In the meantime, Perry was being inundated by commissions ranging from website designs to illustrations and the writing of several press releases. It is a challenge to see how we cope, allocating time for work around the house, time for guests, and work in the office. We sometimes have to remind ourselves that we moved here to get away from the stress. Mind you, any income is welcome if we are to achieve our dream. Perry will update his Baguette Magique site with new work, once he gets a break in his tight schedule!
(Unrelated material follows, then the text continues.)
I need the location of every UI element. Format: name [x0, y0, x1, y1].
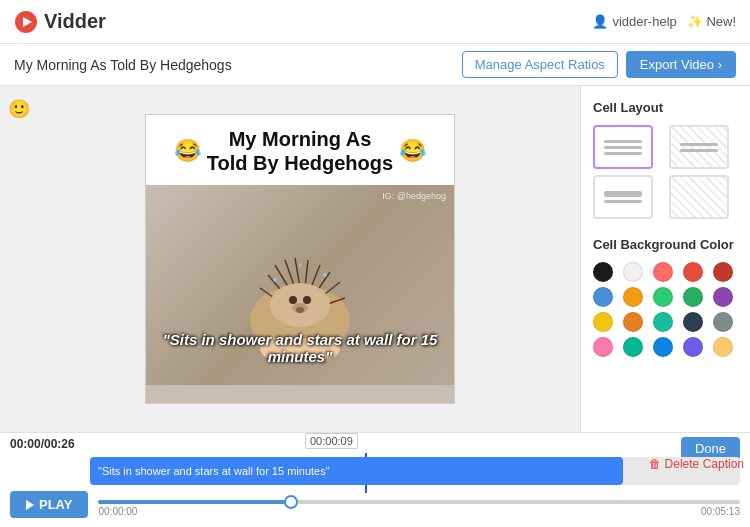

In our endeavour not to remain complete strangers in this tiny village, we started to introduce ourselves to our immediate neighbours. The visit of an older neighbour is worth mentioning since it told us a lot of what is happening in the village. We are au courant now when it comes to village gossip, gossip and gossip. Of course we promised we wouldn't tell anyone a thing, (but...did you hear about...). We also got to know more about the former inhabitants of our house and how people lived here only 50 years ago. Not a very easy life and sometime harsh, especially for women.
Saying goodbye is hard to do
Just before the departure of Caroline's family, we had a brief visit from her uncle and aunt, Paul and Melita who stopped by on their way back to their home in Portugal. We had a nice last evening before they all left. With tears in our eyes, we waved until the hills took the car out of our view. The house seemed empty for days and we were a little homesick for their company.
June brought a heatwave. Temperatures of 35c and little wind. Until that fateful night, that is. The weather forecast was right; storms and high winds. At midnight they really picked up. We were in our bed listening to the awesome power of nature. Looking outside into the black night we saw the trees taking their deepest bows to thrashing gusts, putting great strain on the electricity and telephone cables, which hang between the highest branches. It was scary, because we don’t know the house that well yet. Perry went out with a torch and found one of the shutters was blown open. Thankfully no roof tiles were removed, but Perry’s favourite office space is no more.
It's not all moos and baahs that you hear in the country. One evening we went to a house concert, held by two classical pianists from Paris. They have a tumbledown farmhouse about 15kms away. We joined our friends and neighbours Peter and Janneke and chatted with a few known faces from Castelnau Magnoac and Trie. The concert was great, if a little long and the simple dinner afterwards, didn't start until 11pm.
The outside of our house is overrun by lizards, very tame characters that scatter before your feet and loiter under our table outside, pouncing on any wayward crumbs. There is also a snake in the porcherie, where Caroline keeps her gardening tools. It is a couleuvre, a sort of python. Not venomous, but at more than a metre and a half long, is still a little scary. It skids away at any noise, so we stamp about before going in. We also have a family of bats in the grange and two barn owls that sweep in and around the house late each evening. Our resident partridge hasn't been around for a week, so we hope he hasn't ended up in a pot.
At the end of June, we had a visit from Caroline's niece Jacqueline and her husband Marc. They drove from Venlo and were on their way, albeit via a large diversion, to the Charente, just north of Bordeaux. The wine cave in Trie saw their profit go up over the next few days and the wildlife jumped out of its skin on several occasions as the laughter burst out during our al fresco dinners.